### Task directions
Determine how many lines of the material below include "nombreux", and reply with that number alone.

### Material for this task
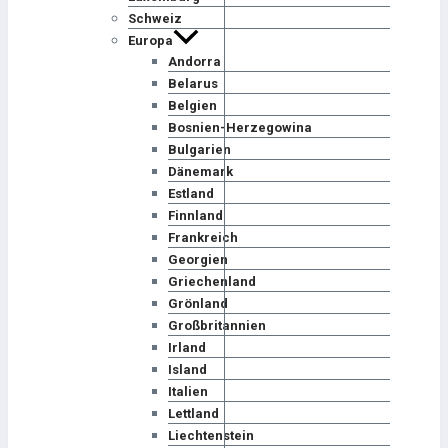
Schweiz
Europa
Andorra
Belarus
Belgien
Bosnien-Herzegowina
Bulgarien
Dänemark
Estland
Finnland
Frankreich
Georgien
Griechenland
Grönland
Großbritannien
Irland
Island
Italien
Lettland
Liechtenstein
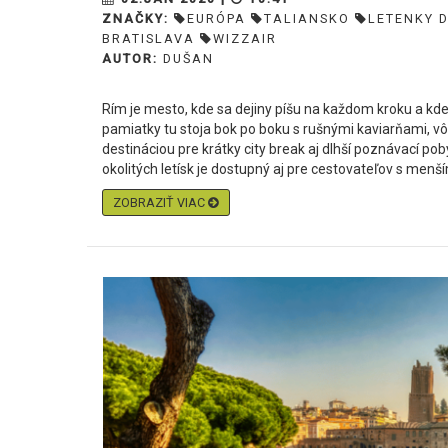
ZNAČKY:
EURÓPA
TALIANSKO
LETENKY 
BRATISLAVA
WIZZAIR
AUTOR:
DUŠAN
Rím je mesto, kde sa dejiny píšu na každom kroku a kd
pamiatky tu stoja bok po boku s rušnými kaviarňami, 
destináciou pre krátky city break aj dlhší poznávací p
okolitých letísk je dostupný aj pre cestovateľov s menš
ZOBRAZIŤ VIAC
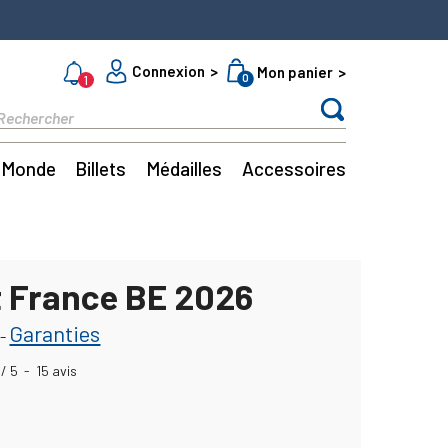
Connexion
Mon panier
0
1
Monde
Billets
Médailles
Accessoires
t France BE 2026
Garanties
-
/
5
-
15
avis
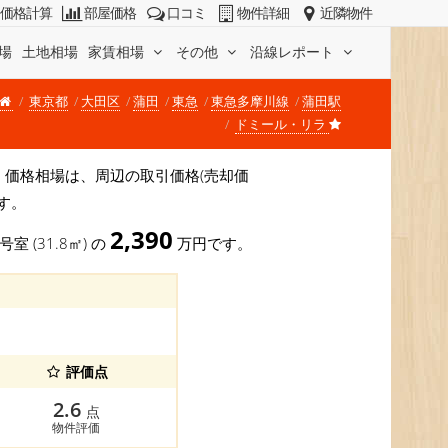
価格計算
部屋価格
口コミ
物件詳細
近隣物件
場
土地相場
家賃相場
その他
沿線レポート
東京都
大田区
蒲田
東急
東急多摩川線
蒲田駅
ドミール・リラ
です。 価格相場は、周辺の取引価格(売却価
す。
2,390
号室 (31.8㎡) の
万円です。
評価点
2.6
点
物件評価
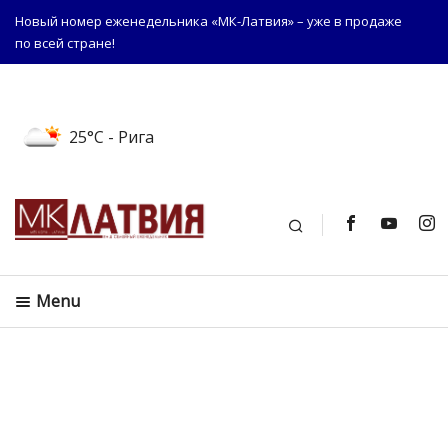
Новый номер еженедельника «МК-Латвия» – уже в продаже
по всей стране!
25°C
- Рига
Поиск
Menu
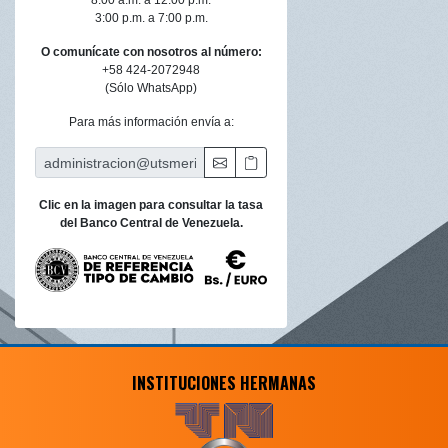
8:00 a.m. a 12:00 p.m.
3:00 p.m. a 7:00 p.m.
O comunícate con nosotros al número:
+58 424-2072948
(Sólo WhatsApp)
Para más información envía a:
Clic en la imagen para consultar la tasa
del Banco Central de Venezuela.
INSTITUCIONES HERMANAS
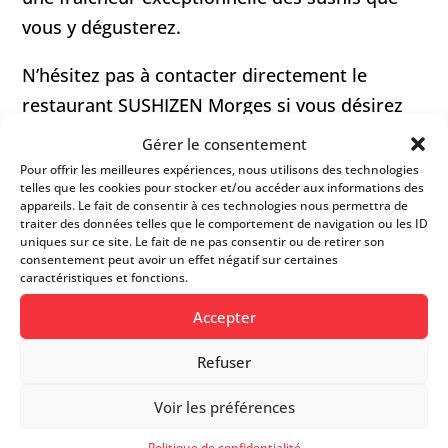
vous y dégusterez.
N’hésitez pas à contacter directement le
restaurant SUSHIZEN Morges si vous désirez
réserver des sushis pour un pick-up dans la
Gérer le consentement
journée.
Pour offrir les meilleures expériences, nous utilisons des technologies
telles que les cookies pour stocker et/ou accéder aux informations des
appareils. Le fait de consentir à ces technologies nous permettra de
traiter des données telles que le comportement de navigation ou les ID
FICHE D’INFOS
uniques sur ce site. Le fait de ne pas consentir ou de retirer son
consentement peut avoir un effet négatif sur certaines
caractéristiques et fonctions.
Site web
Accepter
Refuser
021 801 72 89
Voir les préférences
Rue Louis de Savoie 59
Politique de confidentialité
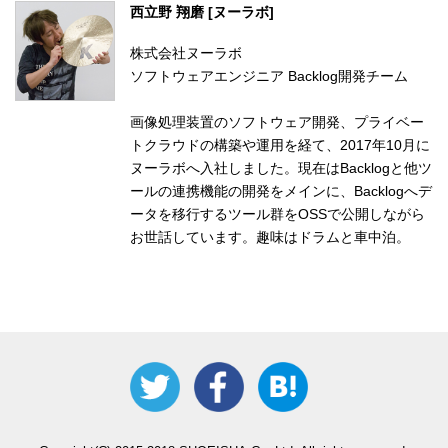
西立野 翔磨 [ヌーラボ]
株式会社ヌーラボ
ソフトウェアエンジニア Backlog開発チーム
画像処理装置のソフトウェア開発、プライベー
トクラウドの構築や運用を経て、2017年10月に
ヌーラボへ入社しました。現在はBacklogと他ツ
ールの連携機能の開発をメインに、Backlogへデ
ータを移行するツール群をOSSで公開しながら
お世話しています。趣味はドラムと車中泊。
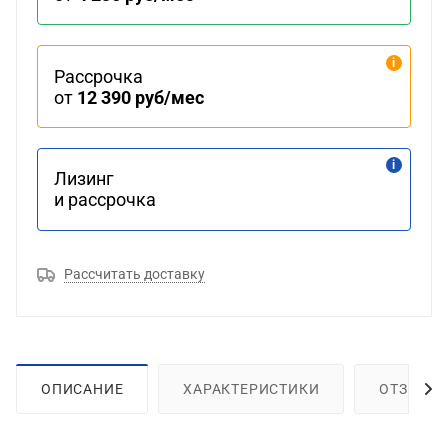
Рассрочка
от
12 390 руб/мес
Лизинг
и рассрочка
Рассчитать доставку
ОПИСАНИЕ
ХАРАКТЕРИСТИКИ
ОТЗЫВЫ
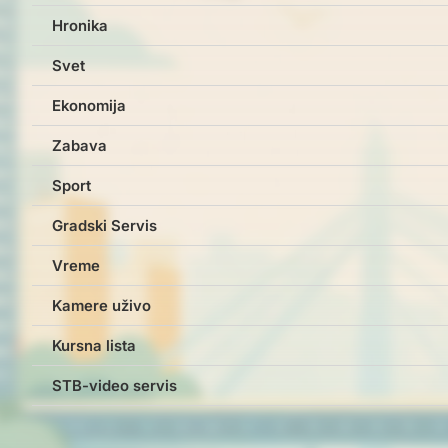
Hronika
Svet
Ekonomija
Zabava
Sport
Gradski Servis
Vreme
Kamere uživo
Kursna lista
STB-video servis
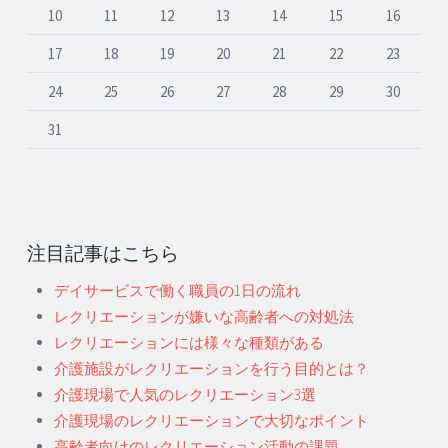
10
11
12
13
14
15
16
17
18
19
20
21
22
23
24
25
26
27
28
29
30
31
注目記事はこちら
デイサービスで働く職員の1日の流れ
レクリエーションが嫌いな高齢者への対処法
レクリエーションには様々な種類がある
介護施設がレクリエーションを行う目的とは？
介護現場で人気のレクリエーション3選
介護現場のレクリエーションで大切なポイント
高齢者向けのレクリエーション活動の課題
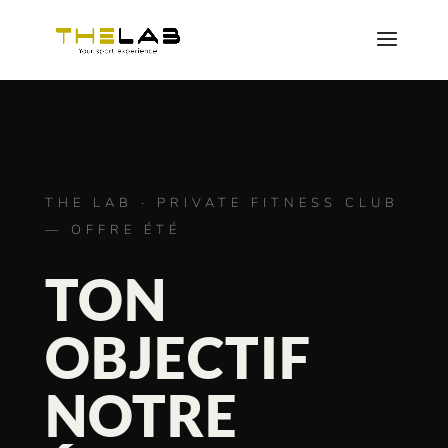
THE LAB · PRIVATE FITNESS CLUB
— OFFRE ÉTÉ
TON
OBJECTIF
NOTRE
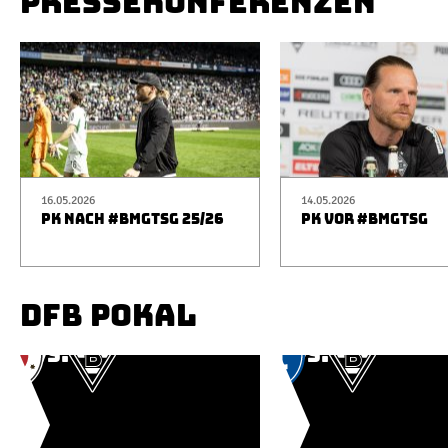
PRESSEKONFERENZEN
16.05.2026
14.05.2026
PK NACH #BMGTSG 25/26
PK VOR #BMGTSG
DFB POKAL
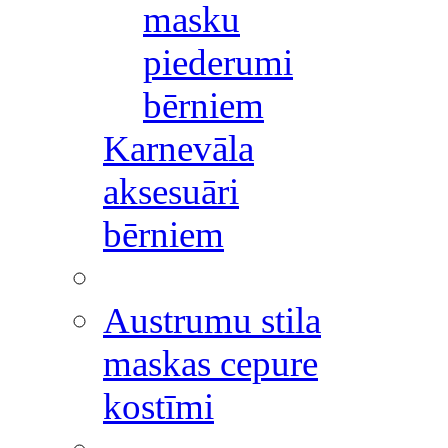
masku
piederumi
bērniem
Karnevāla
aksesuāri
bērniem
Austrumu stila
maskas cepure
kostīmi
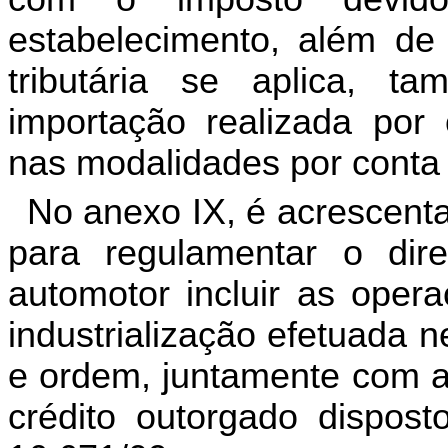
estabelecimento, além de 
tributária se aplica, 
importação realizada por 
nas modalidades por conta
No anexo IX, é acrescentad
para regulamentar o dire
automotor incluir as oper
industrialização efetuada 
e ordem, juntamente com a
crédito outorgado dispost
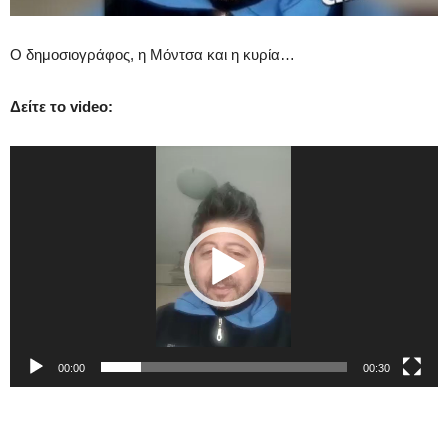
Ο δημοσιογράφος, η Μόντσα και η κυρία…
Δείτε το video:
Video
Player
00:00
00:30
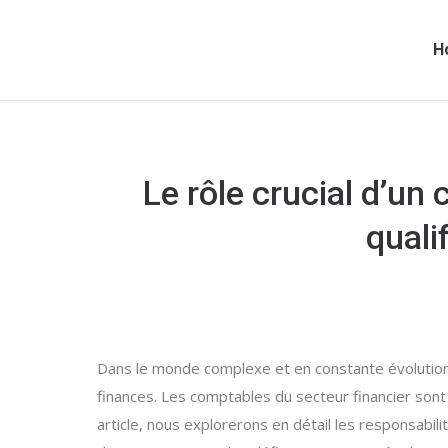
H
Le rôle crucial d’un
quali
Dans le monde complexe et en constante évolution d
finances. Les comptables du secteur financier sont
article, nous explorerons en détail les responsabil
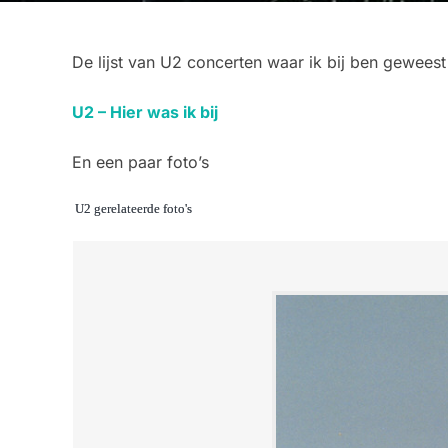
De lijst van U2 concerten waar ik bij ben geweest
U2 – Hier was ik bij
En een paar foto’s
U2 gerelateerde foto's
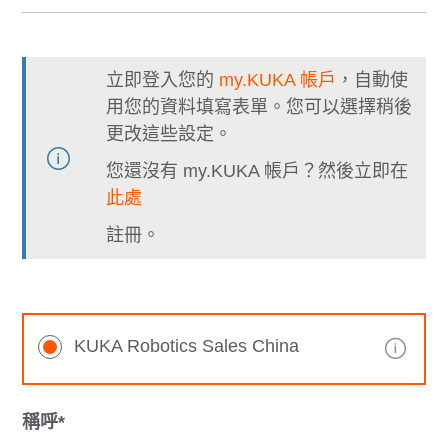
立即登入您的
my.KUKA 帳戶
，自動使
用您的資料填寫表單。您可以選擇稍後
更改這些設定。
您還沒有 my.KUKA 帳戶？然後立即在
此處
註冊。
KUKA Robotics Sales China
稱呼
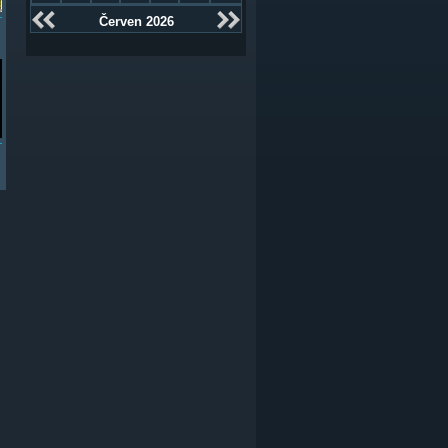
Červen 2026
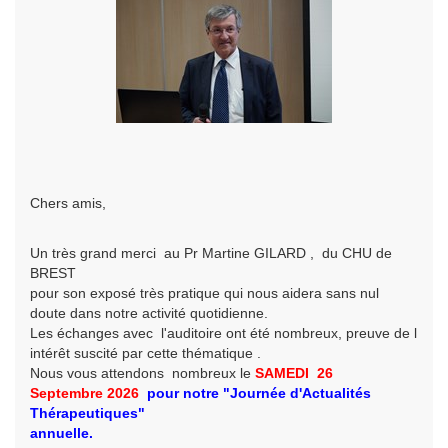
Chers amis,
Un très grand merci au Pr Martine GILARD , du CHU de
BREST
pour son exposé très pratique qui nous aidera sans nul
doute dans notre activité quotidienne.
Les échanges avec l'auditoire ont été nombreux, preuve de l
intérêt suscité par cette thématique .
Nous vous attendons nombreux le
SAMEDI 26
Septembre
2026
pour
notre
"Journée d'Actualités
Thérapeutiques"
annuelle.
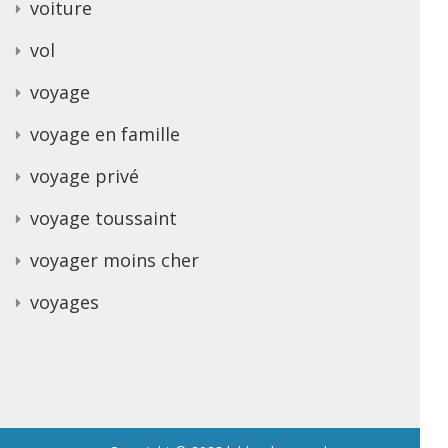
voiture
vol
voyage
voyage en famille
voyage privé
voyage toussaint
voyager moins cher
voyages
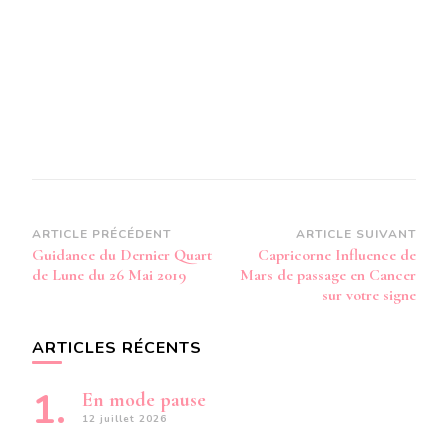
Navigation
ARTICLE PRÉCÉDENT
ARTICLE SUIVANT
Guidance du Dernier Quart
Capricorne Influence de
d’article
de Lune du 26 Mai 2019
Mars de passage en Cancer
sur votre signe
ARTICLES RÉCENTS
En mode pause
12 juillet 2026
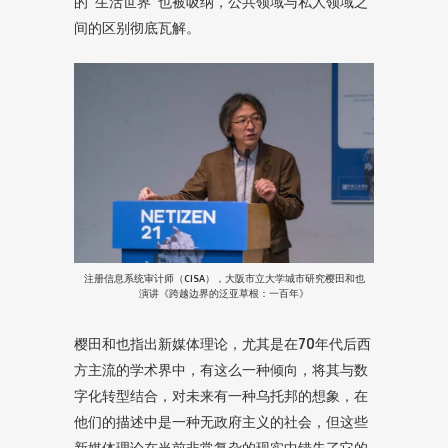
的“生活世界”也被吸纳，公共领域与私人领域之
间的区别彻底瓦解。
注册信息系统审计师（CISA），大阪市立大学城市研究樱田和也
演讲《跨越边界的泛亚草根：一百年》
樱田和也指出新媒体理论，尤其是在70年代后西
方主流的学术界中，有这么一种倾向，将其与数
字化转型结合，对未来有一种乌托邦的想象，在
他们的描述中是一种无政府主义的社会，但这些
新媒体理论在当前非常复杂的现实中错失了它的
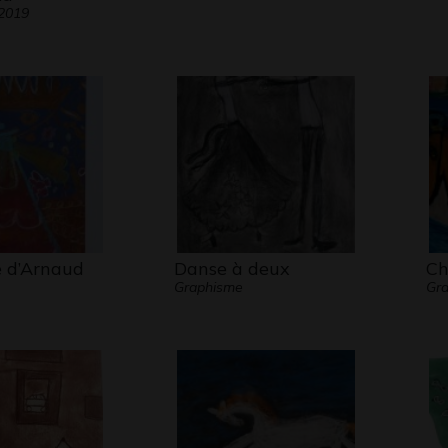
 2019
e d’Arnaud
Danse à deux
Ch
Graphisme
Gr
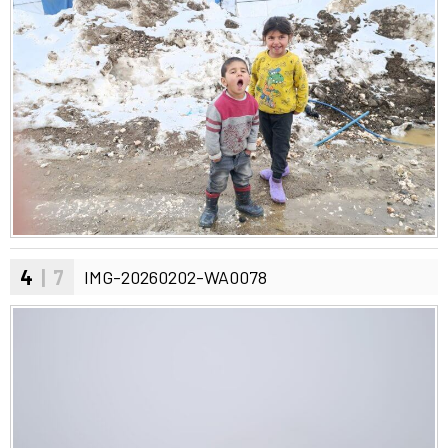
4
| 7
IMG-20260202-WA0078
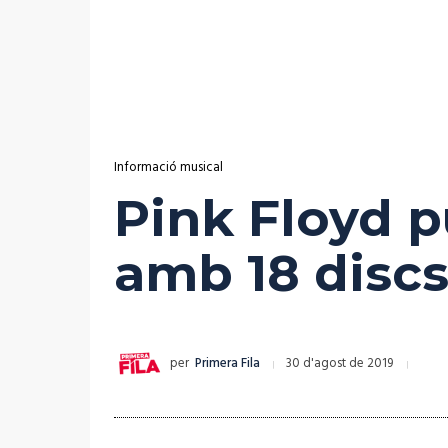
Informació musical
Pink Floyd p
amb 18 disc
per
Primera Fila
30 d'agost de 2019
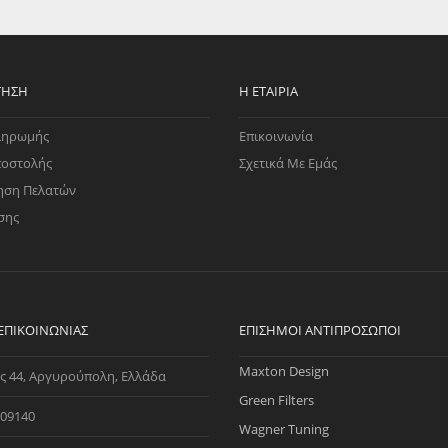
EGATE
ΚΆΛΥΜΜΑ
ULT
CUPRA
ΊΑ ΒΕΝΖΊΝΗΣ
ΨΕΥΤΟΚΆΠΑΚΟΥ
ΤΗΣ ΥΠΟΠΊΕΣΗΣ
ΒΆΣΕΙΣ ΜΗΧΑΝΉΣ
ΤΗΣΗ
Η ΕΤΑΙΡΊΑ
O)
ληρωμής
Επικοινωνία
ΊΑ ΝΕΡΟΎ
ποστολής
Σχετικά Με Εμάς
ηση Πελατών
σης
 ΕΠΙΚΟΙΝΩΝΊΑΣ
ΕΠΊΣΗΜΟΙ ΑΝΤΙΠΡΌΣΩΠΟΙ
Maxton Design
ς 44, Αργυρούπολη, Ελλάδα
Green Filters
09140
Wagner Tuning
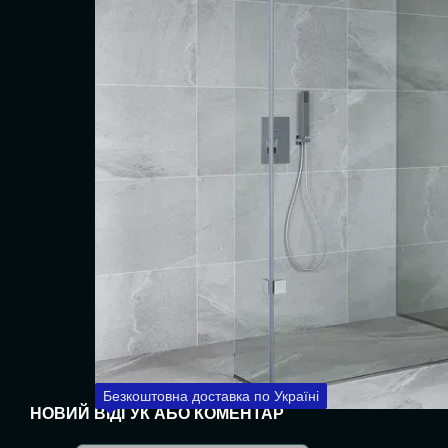
Безкоштовна доставка по Україні
НОВИЙ ВІДГУК АБО КОМЕНТАР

### Output for this task
2